WHAT TO WORK ON:
Filter these entries so that only lines with the word "được" remain.

[Saved data entries]
=-=-=-=-=

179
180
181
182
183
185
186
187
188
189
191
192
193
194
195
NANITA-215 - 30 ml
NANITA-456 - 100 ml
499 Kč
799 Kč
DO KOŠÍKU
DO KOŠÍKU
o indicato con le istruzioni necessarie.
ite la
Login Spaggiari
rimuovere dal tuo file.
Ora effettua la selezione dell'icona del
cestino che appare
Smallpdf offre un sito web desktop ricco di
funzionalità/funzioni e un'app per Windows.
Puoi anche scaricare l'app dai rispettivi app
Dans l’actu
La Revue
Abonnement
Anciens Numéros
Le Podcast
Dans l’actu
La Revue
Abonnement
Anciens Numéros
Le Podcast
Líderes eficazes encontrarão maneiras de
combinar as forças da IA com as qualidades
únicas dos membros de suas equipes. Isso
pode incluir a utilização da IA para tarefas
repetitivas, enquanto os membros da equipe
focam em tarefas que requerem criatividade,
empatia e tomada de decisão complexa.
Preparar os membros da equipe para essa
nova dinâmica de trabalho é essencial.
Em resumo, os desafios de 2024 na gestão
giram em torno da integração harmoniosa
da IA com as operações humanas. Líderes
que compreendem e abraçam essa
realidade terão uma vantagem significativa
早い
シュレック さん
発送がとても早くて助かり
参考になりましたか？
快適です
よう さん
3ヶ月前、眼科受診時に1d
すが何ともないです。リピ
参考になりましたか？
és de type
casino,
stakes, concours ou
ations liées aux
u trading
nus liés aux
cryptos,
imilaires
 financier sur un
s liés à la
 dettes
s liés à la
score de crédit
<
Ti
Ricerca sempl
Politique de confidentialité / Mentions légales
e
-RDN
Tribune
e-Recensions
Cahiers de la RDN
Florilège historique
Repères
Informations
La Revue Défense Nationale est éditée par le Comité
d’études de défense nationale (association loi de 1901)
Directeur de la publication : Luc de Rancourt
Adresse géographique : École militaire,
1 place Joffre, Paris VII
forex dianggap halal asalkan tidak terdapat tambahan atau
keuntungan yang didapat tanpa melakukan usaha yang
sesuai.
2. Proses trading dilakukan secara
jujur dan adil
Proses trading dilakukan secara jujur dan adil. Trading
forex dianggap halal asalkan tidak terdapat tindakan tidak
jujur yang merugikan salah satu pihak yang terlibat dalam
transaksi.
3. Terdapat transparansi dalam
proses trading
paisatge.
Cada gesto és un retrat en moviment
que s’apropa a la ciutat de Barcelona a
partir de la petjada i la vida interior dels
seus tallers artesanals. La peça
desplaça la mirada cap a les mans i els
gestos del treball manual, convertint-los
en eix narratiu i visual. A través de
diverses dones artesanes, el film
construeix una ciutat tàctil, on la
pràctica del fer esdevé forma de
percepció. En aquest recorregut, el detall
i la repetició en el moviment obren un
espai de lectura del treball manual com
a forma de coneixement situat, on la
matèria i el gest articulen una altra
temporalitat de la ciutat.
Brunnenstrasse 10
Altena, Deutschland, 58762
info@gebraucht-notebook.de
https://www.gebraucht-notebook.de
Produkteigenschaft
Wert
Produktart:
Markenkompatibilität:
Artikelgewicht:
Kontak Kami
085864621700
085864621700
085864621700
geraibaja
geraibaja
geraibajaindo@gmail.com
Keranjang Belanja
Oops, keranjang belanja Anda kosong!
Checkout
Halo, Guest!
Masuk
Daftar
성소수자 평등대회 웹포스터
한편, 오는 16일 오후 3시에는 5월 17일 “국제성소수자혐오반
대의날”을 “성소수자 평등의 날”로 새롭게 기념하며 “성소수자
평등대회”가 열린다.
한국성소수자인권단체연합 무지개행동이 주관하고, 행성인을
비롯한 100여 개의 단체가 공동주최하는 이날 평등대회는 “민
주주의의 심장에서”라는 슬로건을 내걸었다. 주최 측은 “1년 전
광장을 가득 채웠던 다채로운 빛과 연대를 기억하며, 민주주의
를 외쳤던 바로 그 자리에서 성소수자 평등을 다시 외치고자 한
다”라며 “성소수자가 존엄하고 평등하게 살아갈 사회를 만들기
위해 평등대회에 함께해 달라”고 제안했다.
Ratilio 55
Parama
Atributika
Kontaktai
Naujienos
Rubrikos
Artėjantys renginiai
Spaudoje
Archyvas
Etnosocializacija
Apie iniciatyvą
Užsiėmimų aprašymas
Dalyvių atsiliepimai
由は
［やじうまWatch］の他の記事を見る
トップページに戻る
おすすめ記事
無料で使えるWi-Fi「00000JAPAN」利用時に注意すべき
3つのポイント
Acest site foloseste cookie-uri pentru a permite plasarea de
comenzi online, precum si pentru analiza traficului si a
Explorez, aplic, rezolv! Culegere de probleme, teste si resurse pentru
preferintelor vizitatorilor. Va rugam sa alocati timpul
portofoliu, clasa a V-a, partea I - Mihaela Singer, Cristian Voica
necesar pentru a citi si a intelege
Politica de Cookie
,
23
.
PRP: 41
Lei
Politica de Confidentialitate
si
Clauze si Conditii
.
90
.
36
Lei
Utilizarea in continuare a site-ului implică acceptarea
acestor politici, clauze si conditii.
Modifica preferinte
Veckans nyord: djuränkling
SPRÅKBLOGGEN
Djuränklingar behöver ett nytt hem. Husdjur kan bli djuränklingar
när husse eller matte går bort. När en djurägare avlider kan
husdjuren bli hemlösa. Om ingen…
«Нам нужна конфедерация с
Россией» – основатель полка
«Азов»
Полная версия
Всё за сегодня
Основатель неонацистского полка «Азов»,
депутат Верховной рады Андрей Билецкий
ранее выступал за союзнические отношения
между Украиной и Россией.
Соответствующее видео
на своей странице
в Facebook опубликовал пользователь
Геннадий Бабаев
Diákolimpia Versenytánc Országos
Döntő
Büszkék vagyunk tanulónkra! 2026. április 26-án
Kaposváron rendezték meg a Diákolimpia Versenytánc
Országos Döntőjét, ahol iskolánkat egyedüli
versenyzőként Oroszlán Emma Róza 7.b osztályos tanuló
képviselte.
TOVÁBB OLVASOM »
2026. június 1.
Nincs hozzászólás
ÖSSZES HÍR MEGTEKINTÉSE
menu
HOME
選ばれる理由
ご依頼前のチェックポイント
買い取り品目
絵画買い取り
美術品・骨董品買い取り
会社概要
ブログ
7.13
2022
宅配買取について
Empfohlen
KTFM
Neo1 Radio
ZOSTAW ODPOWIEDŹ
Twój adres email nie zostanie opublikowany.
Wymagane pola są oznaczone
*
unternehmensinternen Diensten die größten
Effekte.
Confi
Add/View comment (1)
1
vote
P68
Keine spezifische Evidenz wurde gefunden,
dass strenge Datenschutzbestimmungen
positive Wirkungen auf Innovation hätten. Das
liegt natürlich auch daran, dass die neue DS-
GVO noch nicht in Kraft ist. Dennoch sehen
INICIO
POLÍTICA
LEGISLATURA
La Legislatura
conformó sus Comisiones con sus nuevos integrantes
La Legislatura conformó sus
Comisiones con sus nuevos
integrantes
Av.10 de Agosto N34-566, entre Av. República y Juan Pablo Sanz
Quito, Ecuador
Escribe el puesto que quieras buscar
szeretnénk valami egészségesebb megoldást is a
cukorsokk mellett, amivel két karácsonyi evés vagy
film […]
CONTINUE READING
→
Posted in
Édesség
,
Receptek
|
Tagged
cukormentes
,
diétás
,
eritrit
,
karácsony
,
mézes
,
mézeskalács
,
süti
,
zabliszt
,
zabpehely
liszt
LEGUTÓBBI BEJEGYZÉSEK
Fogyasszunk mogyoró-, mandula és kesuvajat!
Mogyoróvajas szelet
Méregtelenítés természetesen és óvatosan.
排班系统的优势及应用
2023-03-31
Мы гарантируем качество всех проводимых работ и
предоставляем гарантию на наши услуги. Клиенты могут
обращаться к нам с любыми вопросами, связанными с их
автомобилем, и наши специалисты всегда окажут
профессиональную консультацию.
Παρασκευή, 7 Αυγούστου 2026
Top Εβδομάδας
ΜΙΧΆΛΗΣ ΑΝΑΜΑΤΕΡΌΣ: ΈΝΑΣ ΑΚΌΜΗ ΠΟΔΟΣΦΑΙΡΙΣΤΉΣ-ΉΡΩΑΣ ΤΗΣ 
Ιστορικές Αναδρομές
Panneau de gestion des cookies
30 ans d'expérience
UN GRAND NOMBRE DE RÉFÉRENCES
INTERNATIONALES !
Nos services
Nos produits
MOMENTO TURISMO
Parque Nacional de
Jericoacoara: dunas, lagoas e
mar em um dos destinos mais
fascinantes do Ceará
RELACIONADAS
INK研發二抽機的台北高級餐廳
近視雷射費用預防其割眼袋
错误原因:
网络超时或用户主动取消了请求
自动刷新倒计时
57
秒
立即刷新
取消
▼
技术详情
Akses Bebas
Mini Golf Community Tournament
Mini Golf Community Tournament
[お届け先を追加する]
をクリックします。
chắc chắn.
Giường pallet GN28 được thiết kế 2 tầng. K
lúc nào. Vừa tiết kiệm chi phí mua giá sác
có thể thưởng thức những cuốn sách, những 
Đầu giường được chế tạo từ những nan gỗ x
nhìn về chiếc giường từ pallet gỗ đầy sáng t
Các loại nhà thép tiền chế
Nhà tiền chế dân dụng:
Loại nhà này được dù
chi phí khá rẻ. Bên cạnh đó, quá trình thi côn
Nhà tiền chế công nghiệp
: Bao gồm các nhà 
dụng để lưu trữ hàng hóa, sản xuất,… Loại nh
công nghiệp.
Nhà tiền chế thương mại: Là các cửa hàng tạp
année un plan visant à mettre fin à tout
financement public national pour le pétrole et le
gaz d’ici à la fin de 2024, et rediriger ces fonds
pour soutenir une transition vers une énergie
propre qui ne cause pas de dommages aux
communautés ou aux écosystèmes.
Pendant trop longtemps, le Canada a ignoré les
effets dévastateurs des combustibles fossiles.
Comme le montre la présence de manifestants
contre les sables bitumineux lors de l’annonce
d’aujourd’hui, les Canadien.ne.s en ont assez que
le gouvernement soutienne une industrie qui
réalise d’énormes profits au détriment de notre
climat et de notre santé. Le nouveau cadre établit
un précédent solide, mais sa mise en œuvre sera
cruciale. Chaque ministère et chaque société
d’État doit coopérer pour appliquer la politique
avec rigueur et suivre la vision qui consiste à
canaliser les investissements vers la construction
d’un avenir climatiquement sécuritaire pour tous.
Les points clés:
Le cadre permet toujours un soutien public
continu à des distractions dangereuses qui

=-=-=-=-=

RESULT FOR THIS EXERCISE:
Giường pallet GN28 được thiết kế 2 tầng. K
Đầu giường được chế tạo từ những nan gỗ x
Loại nhà này được dù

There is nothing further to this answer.